> [Exercise directions]:
Below are the entries; return every line among them that holds the word "Import".

> [Material for this exercise]:

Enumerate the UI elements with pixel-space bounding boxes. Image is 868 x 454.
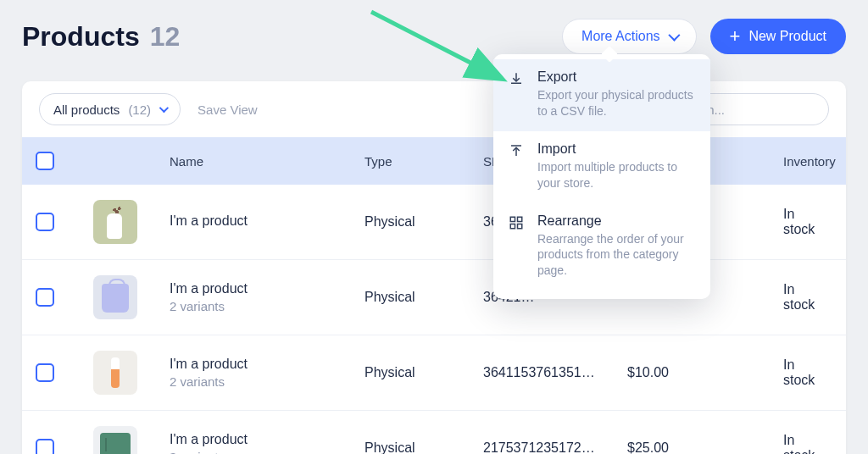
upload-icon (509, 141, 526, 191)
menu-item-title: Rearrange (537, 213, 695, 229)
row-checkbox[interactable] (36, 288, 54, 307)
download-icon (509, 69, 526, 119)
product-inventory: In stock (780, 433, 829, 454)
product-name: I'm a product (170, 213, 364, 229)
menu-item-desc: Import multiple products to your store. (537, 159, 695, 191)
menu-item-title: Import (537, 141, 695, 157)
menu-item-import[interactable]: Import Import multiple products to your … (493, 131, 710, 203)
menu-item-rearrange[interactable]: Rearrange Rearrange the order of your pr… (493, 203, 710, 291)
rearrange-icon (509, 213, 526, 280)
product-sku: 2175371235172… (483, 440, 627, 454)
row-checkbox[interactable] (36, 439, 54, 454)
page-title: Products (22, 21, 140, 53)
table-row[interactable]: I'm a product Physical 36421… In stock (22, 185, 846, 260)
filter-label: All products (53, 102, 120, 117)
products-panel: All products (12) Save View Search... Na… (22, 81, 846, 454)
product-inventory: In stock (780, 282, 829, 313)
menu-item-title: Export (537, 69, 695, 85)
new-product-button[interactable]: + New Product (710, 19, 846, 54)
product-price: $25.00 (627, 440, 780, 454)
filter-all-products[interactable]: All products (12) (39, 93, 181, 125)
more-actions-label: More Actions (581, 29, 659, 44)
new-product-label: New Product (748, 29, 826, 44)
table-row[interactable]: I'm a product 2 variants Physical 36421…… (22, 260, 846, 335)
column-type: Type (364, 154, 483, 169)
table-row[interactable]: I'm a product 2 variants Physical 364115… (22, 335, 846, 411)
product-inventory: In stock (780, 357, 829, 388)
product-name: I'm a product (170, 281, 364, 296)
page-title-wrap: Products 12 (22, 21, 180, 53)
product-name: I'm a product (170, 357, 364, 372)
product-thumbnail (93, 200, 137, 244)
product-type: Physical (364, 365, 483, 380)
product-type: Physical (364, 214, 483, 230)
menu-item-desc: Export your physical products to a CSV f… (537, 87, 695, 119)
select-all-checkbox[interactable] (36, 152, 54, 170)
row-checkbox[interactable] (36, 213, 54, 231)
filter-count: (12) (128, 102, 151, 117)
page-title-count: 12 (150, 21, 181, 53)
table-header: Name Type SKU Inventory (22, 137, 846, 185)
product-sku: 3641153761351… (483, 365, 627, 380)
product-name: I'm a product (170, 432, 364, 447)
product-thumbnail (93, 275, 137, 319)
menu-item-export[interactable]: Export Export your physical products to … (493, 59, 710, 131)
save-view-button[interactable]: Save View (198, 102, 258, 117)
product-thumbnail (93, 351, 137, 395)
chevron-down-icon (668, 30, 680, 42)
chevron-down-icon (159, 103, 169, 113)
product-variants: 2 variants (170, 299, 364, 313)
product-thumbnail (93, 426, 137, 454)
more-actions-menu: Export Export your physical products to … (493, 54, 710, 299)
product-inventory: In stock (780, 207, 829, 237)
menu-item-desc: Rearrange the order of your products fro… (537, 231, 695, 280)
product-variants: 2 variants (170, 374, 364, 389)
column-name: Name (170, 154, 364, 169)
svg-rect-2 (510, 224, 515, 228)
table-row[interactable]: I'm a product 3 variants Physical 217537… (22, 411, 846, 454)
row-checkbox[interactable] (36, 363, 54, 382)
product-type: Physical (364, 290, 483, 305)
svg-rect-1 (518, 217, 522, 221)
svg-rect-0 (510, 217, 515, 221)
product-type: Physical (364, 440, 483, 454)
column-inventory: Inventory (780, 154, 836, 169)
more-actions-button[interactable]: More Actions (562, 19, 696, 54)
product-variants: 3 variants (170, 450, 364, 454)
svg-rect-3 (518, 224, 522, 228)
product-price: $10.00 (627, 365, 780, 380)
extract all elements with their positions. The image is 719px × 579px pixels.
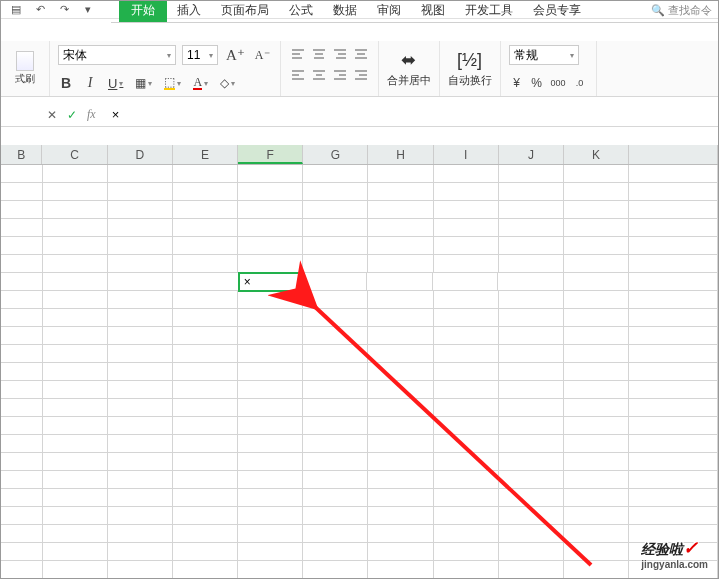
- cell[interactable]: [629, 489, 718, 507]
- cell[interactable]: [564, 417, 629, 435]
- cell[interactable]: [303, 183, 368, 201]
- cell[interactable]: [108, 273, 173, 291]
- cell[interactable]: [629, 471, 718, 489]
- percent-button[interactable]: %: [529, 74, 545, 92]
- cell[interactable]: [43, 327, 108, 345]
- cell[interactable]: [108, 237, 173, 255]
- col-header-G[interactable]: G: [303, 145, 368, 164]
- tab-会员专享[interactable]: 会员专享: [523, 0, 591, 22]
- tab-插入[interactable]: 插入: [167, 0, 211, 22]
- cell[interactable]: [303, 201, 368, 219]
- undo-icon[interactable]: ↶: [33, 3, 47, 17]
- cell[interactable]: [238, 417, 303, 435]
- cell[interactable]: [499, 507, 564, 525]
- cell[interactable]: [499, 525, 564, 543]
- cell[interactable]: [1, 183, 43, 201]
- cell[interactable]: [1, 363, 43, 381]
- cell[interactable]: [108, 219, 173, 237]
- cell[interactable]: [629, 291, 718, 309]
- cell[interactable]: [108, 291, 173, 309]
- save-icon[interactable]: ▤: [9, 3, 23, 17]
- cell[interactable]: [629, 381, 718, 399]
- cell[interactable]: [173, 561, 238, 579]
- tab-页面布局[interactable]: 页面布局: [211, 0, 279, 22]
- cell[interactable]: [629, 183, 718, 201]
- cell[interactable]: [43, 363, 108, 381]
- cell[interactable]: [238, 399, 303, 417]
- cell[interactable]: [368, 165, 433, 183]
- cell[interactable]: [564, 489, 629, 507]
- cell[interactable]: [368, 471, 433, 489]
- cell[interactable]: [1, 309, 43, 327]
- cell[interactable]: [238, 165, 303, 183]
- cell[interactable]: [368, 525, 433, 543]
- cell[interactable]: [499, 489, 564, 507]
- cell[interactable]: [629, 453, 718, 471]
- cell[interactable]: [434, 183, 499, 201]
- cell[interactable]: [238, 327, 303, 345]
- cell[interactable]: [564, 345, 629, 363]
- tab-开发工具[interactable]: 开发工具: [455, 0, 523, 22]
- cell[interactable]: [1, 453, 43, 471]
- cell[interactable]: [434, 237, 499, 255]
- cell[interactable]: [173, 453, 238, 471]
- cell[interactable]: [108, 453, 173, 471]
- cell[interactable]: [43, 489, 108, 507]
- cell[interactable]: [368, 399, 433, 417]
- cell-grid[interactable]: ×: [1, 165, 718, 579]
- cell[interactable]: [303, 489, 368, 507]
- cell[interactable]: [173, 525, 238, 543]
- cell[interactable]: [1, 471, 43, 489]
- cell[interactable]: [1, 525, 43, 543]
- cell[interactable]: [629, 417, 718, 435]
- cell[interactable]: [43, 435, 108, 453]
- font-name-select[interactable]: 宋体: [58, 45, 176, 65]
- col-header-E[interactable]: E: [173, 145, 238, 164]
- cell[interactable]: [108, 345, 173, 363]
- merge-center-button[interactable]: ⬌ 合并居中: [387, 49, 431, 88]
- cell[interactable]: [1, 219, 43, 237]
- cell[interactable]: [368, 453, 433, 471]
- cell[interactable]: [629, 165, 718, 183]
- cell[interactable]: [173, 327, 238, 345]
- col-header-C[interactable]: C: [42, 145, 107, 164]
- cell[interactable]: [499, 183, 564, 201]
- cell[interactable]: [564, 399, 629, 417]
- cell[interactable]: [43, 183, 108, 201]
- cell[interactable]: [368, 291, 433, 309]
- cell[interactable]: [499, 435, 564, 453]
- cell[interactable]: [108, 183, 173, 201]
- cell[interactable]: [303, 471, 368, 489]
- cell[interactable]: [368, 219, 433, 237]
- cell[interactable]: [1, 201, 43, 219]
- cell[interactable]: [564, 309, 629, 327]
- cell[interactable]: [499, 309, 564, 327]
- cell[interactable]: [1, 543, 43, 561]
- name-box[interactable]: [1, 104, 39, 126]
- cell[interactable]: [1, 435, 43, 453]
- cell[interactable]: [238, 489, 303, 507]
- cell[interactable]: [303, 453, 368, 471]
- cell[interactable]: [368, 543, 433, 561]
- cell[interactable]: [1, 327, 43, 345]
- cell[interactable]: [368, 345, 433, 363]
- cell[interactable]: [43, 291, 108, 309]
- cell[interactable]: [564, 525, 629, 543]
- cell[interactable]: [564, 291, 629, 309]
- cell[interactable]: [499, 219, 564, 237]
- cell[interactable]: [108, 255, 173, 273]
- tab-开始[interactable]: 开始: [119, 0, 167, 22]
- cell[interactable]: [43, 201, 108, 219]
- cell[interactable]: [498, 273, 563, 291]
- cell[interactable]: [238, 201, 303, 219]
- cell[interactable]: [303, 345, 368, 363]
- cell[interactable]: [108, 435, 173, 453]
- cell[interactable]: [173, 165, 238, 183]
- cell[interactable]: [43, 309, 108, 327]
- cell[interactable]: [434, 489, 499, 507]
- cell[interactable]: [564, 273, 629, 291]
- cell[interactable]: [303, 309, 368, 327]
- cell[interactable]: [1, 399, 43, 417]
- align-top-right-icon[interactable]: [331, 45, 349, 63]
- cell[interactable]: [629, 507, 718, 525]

> [Response area]:
menu-item-desc: Import multiple products to your store. (537, 159, 695, 191)
menu-item-title: Import (537, 141, 695, 157)
menu-item-import[interactable]: Import Import multiple products to your … (493, 131, 710, 203)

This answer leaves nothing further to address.